Section 14.7. Running Other Programs

14.7. Running Other Programs

You can run other programs via functions in the os module or, in Python 2.4, by using the new subprocess module.

14.7.1. Running Other Programs with the os Module

In Python 2.4, the best way for your program to run other processes is with the new subprocess module, covered in "The Subprocess Module" on page 358. However, the os module also offers several ways to do this, which in some cases may be simpler or allow your code to remain backward-compatible to older versions of Python.

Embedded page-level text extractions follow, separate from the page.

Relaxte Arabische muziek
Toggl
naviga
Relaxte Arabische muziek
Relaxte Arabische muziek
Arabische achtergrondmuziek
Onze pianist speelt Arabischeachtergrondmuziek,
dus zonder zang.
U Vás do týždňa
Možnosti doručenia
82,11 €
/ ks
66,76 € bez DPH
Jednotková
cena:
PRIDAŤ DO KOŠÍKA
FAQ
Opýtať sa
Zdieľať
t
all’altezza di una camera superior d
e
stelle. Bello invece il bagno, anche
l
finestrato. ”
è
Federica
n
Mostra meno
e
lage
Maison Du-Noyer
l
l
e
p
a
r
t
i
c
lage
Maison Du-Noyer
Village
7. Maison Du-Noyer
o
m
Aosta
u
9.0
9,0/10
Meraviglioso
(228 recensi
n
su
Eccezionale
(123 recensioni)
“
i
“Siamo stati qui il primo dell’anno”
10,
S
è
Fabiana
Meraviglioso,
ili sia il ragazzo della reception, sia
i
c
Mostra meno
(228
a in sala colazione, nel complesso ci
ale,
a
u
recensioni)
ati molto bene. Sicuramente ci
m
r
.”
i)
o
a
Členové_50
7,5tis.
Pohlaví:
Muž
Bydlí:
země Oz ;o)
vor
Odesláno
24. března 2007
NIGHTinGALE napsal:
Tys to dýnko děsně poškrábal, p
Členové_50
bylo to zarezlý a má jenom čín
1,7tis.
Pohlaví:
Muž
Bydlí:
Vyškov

The simplest way to run another program is through function os.system, although this offers no way to control the external program. The os module also provides a number of functions whose names start with exec. These functions offer fine-grained control. A program run by one of the exec functions replaces the current program (i.e., the Python interpreter) in the same process. In practice, therefore, you use the exec functions mostly on platforms that let a process duplicate itself by fork (i.e., Unix-like platforms). os functions whose names start with spawn and popen offer intermediate simplicity and power: they are cross-platform and not quite as simple as system, but simple and usable enough for most purposes.

The exec and spawn functions run a specified executable file, given the executable file's path, arguments to pass to it, and optionally an environment mapping. The system and popen functions execute a command, which is a string passed to a new instance of the platform's default shell (typically /bin/sh on Unix; command.com or cmd.exe on Windows). A command is a more general concept than an executable file, as it can include shell functionality (pipes, redirection, built-in shell commands) using the normal shell syntax specific to the current platform.

execl, execle, execlp, execv, execve, execvp, execvpe
execl(path,*args) execle(path,*args) execlp(path,*args) execv(path,args) execve(path,args,env) execvp(path,args) execvpe(path,args,env)

These functions run the executable file (program) indicated by string path, replacing the current program (i.e., the Python interpreter) in the current process. The distinctions encoded in the function names (after the prefix exec) control three aspects of how the new program is found and run:

Does path have to be a complete path to the program's executable file, or can the function accept a name as the path argument and search for the executable in several directories, as operating system shells do? execlp, execvp, and execvpe can accept a path argument that is just a filename rather than a complete path. In this case, the functions search for an executable file of that name along the directories listed in os.environ['PATH']. The other functions require path to be a complete path to the executable file for the new program.
Are arguments for the new program accepted as a single sequence argument args to the function or as separate arguments to the function? Functions whose names start with execv take a single argument args that is the sequence of the arguments to use for the new program. Functions whose names start with execl take the new program's arguments as separate arguments (execle, in particular, uses its last argument as the environment for the new program).
Is the new program's environment accepted as an explicit mapping argument env to the function, or is os.environ implicitly used? execle, execve, and execvpe take an argument env that is a mapping to be used as the new program's environment (keys and values must be strings), while the other functions use os.environ for this purpose.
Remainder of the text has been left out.